I magistrati contabili possono intervenire a cose fatte, quando il danno erariale è ormai stato commesso. L’azione della Procura della Corte dei Conti non può risolvere i problemi. “Il punto di partenza per un serio approccio di sistema di contrasto in Sicilia della corruzione – aggiunge – è la netta e convinta presa di distanza da un modello di indirizzo politico prima, e di gestione delle risorse, poi, ove il principio di legalità è subordinato al principio di merito della scelta politica”.

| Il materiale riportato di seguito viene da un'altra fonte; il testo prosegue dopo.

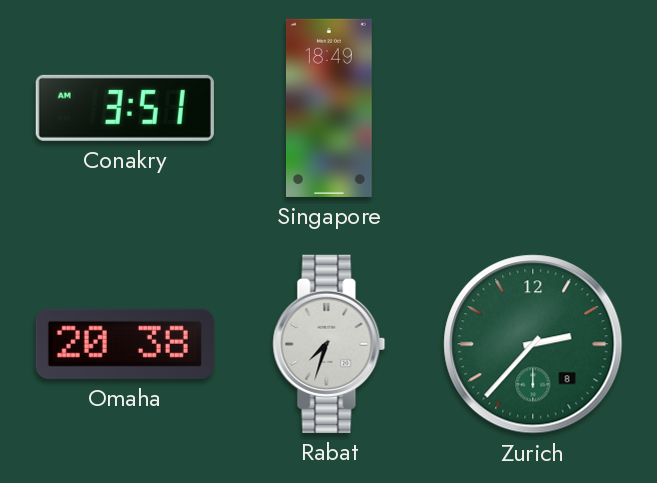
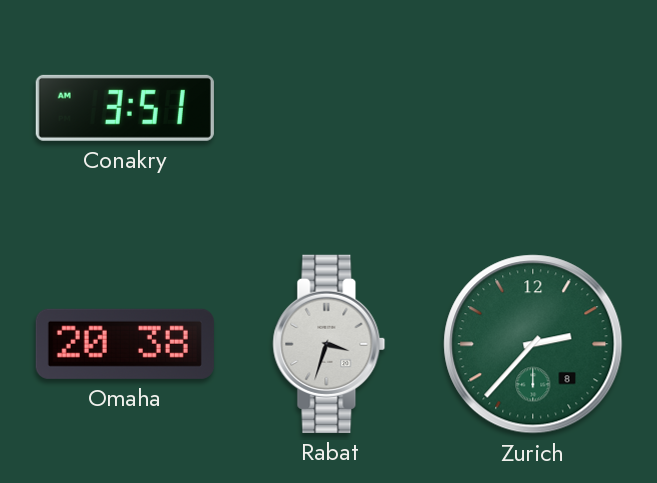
Singapore: 18:49 -> none
Rabat: 7:33 -> 3:33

Albo ancora il suo ragionamento alla realtà, quando dice che “finché si riterrà, ad esempio, che per fronteggiare problemi occupazionali, non di rado pretesto per consolidare posizioni clientelari, si debbano comunque impiegare risorse a prescindere dai vincoli di bilancio o dai divieti legali di assunzione o dalle regole concorsuali di evidenza pubblica, non solo chi gestisce, o fa gestire, risorse viola il principio di legalità, ma lo fa trasgredendo anche il principio di uguaglianza allorché si accetta di negare ogni chance alla vasta platea di tutti coloro così emarginati da non riuscire neanche a diventare clientes, ed, anche, di tutti coloro che rivendicano la dignità a divenire, nel rispetto delle regole, destinatari di risorse pubbliche senza degradare da cittadini a clientes”.
La politica si sarebbe assuefatta all’illegalità. Secondo Albo, “un altro insidioso fenomeno che caratterizza la gestione delle risorse in Sicilia, ma, non dubito, anche altrove, è quello della metabolizzazione dell’atto illecito. In sostanza, la condotta amministrativa vietata ma non immediatamente perseguita (trattasi di fattispecie sovente connotate da omertà amministrativa) viene reiterata nel tempo divenendo prassi amministrativa ove la percezione di illiceità si affievolisce sempre di più nel tempo, tanto poi da suscitare addirittura sorpresa (o simulazione di sorpresa) l’intervento della Procura contabile volto a reintegrare le conseguenze della condotta illecita”. Legalità e ragionevolezza dovrebbero essere le linee guida della pubblica amministrazione e “non possono ipotizzarsi deroghe riconducibili all’autonomia statutaria o parlamentare”.
Infine poche parole su un tema tanto caro ai governi che si susseguono alla guida della Sicilia: la nomina di consulenti esterni. Sembra un semplice cenno, m in realtà è una stoccata. “Per la stretta attualità politica della questione non si farà cenno alla problematica del reclutamento dei dirigenti esterni”, spiega Albo che, però, fa un richiamo alla “obbligatorietà anche nella Regione siciliana del rispetto dell’art. 19 D.lvo 165/2001”. E cioè alla legge che impone di cercare innanzitutto nel personale interno della Regione, le figure professionali per ricoprire gli incarichi. Ed invece, nonostante ci siano già circa 1600 dirigenti assunti, ne serve sempre qualcuno che venga da fuori.